Please copy every line of the material exactly.
--- DATASET EXTRACT Enclosed Below ---
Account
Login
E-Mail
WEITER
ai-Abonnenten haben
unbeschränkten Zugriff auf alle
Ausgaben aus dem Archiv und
--- End of Enclosed DATASET EXTRACT ---
ANSWER SECTION:
Account
Login
E-Mail
WEITER
ai-Abonnenten haben
unbeschränkten Zugriff auf alle
Ausgaben aus dem Archiv und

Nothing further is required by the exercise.